It used to be a mystery: why do humans need to “waste” eight hours (one third) of everyday sleeping? Sleep is so essential to our mental health that if we don’t sleep we go crazy; sleep deprivation is a form of torture. And it is not just our mental health that suffers.  My clients who track their blood pressure find that their blood pressure is higher after a night of inadequate sleep. Chronic sleep deprivation has been found to contribute to increased hypertension, chronic heart disease and diabetes. So what is it about sleep that is so essential?
Researcher Maiken Nedergaard, MD, DMSc, and her colleagues at the University of Rochester have solved a big part of the puzzle. Our brains have a cleansing system that operates more efficiently while we sleep. This cleansing system (called the glymphatic system) bathes the brain in cerebrospinal fluid (CSF) under a higher pressure than was previously understood.
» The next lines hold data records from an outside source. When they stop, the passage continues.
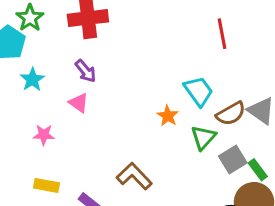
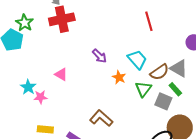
purple arrow: (86, 71) -> (99, 56), moved
cyan star: (32, 80) -> (28, 87), moved
gray square: (233, 159) -> (163, 101), turned -30
green rectangle: (258, 170) -> (175, 89), moved

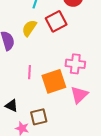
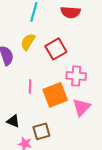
red square: (56, 21) -> (56, 49), moved

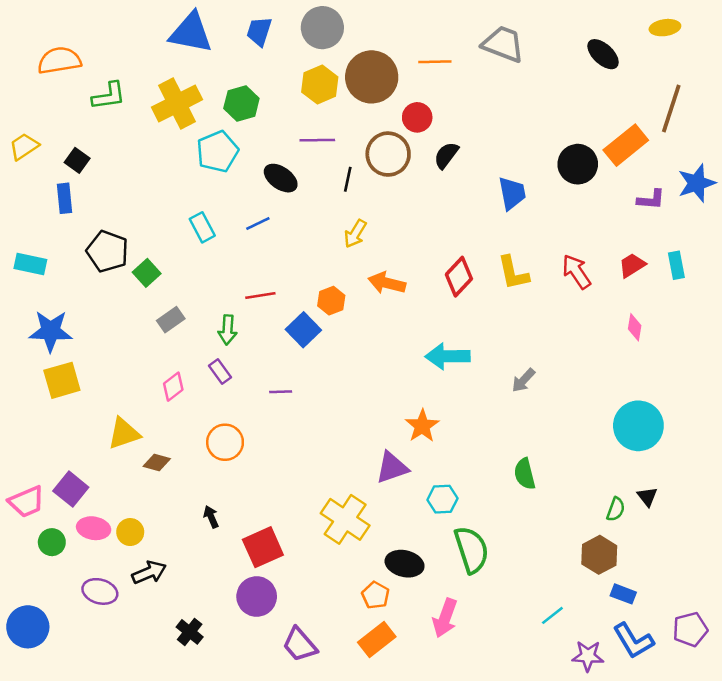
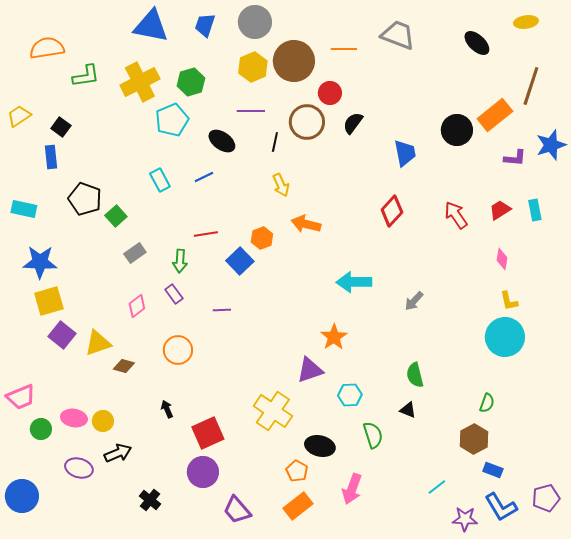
yellow arrow: (355, 234) -> (281, 185), turned -55
yellow L-shape: (513, 273) -> (509, 301), moved, size x0.7
red diamond: (459, 277) -> (392, 211), moved
purple square: (71, 489) -> (62, 335), moved
black triangle: (647, 497) -> (408, 410), moved, turned -30
green semicircle: (472, 550) -> (373, 435), size x0.7

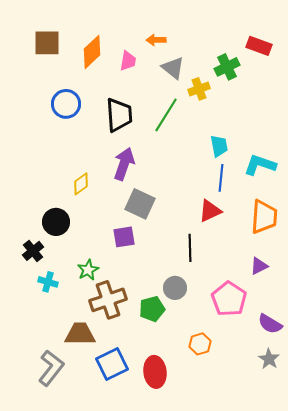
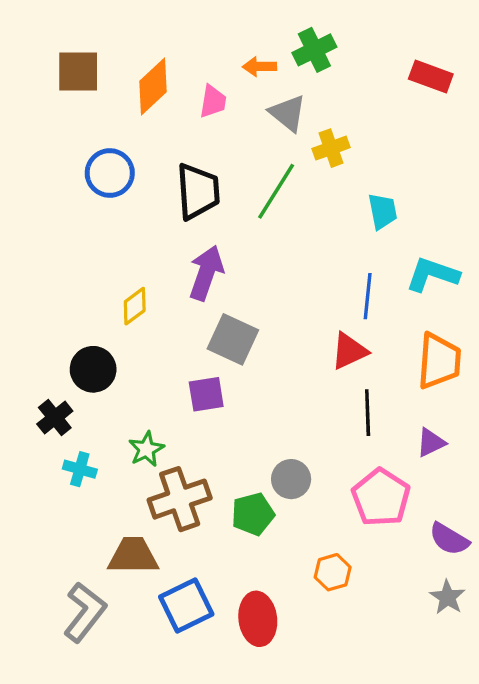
green cross: (227, 67) -> (314, 50), moved
cyan trapezoid: (219, 146) -> (383, 211), moved
black line: (190, 248) -> (368, 413), moved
Sleep changes the cellular structure of the brain. Nedergaard and her team discovered that when we are sleeping, the space between our brain cells expands so that a greater volume of the CSF can flow into the brain. The CSF flushes waste products out of the brain and into the blood stream where they can be removed from the body.
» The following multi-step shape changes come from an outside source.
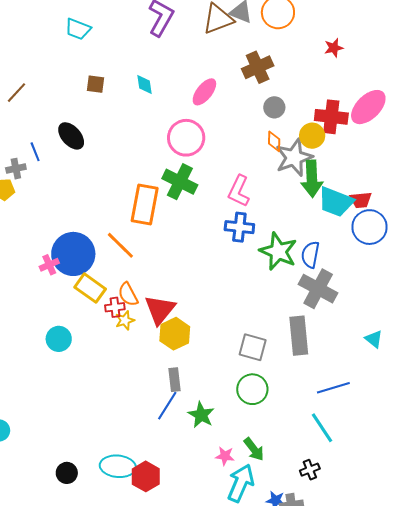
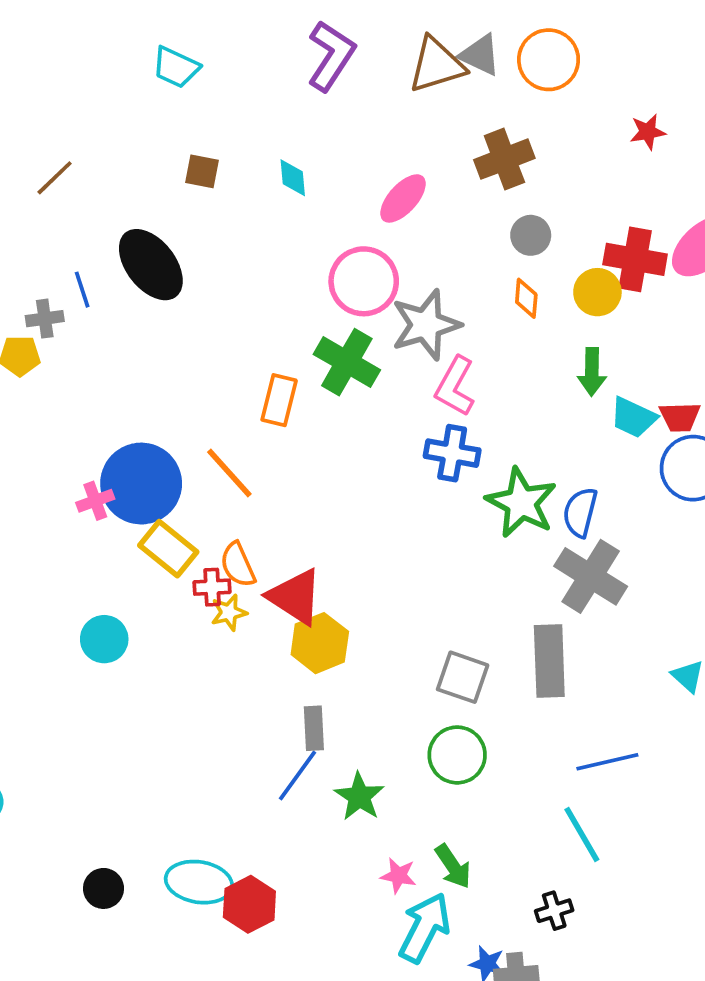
black ellipse: (71, 136) -> (151, 265), size x1.4
gray star: (294, 158) -> (426, 325), moved
green arrow: (312, 179) -> (592, 372), size x0.7
cyan trapezoid: (336, 202) -> (633, 417), size x0.7
orange rectangle: (145, 204) -> (279, 400), size x0.7
red triangle: (160, 310) -> (295, 597), turned -40

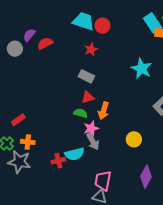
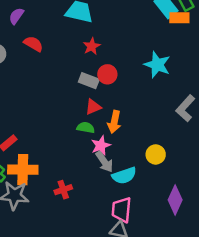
red circle: (102, 26) -> (107, 74), moved
purple semicircle: (29, 35) -> (16, 16), moved
red semicircle: (45, 43) -> (33, 44), turned 63
orange cross: (28, 142) -> (23, 170), size x1.6
cyan semicircle: (75, 154) -> (124, 176), moved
One of the substances removed by the glymphatic system is beta-amyloid protein. Researchers believe that Alzheimer’s disease is caused by an excess of beta-amyloid proteins in the brain, so they are looking at the relationship between sleep and the development of Alzheimer’s. For those more interested in productivity than health it’s important to note that people who are drunk outperform people who are sleep deprived.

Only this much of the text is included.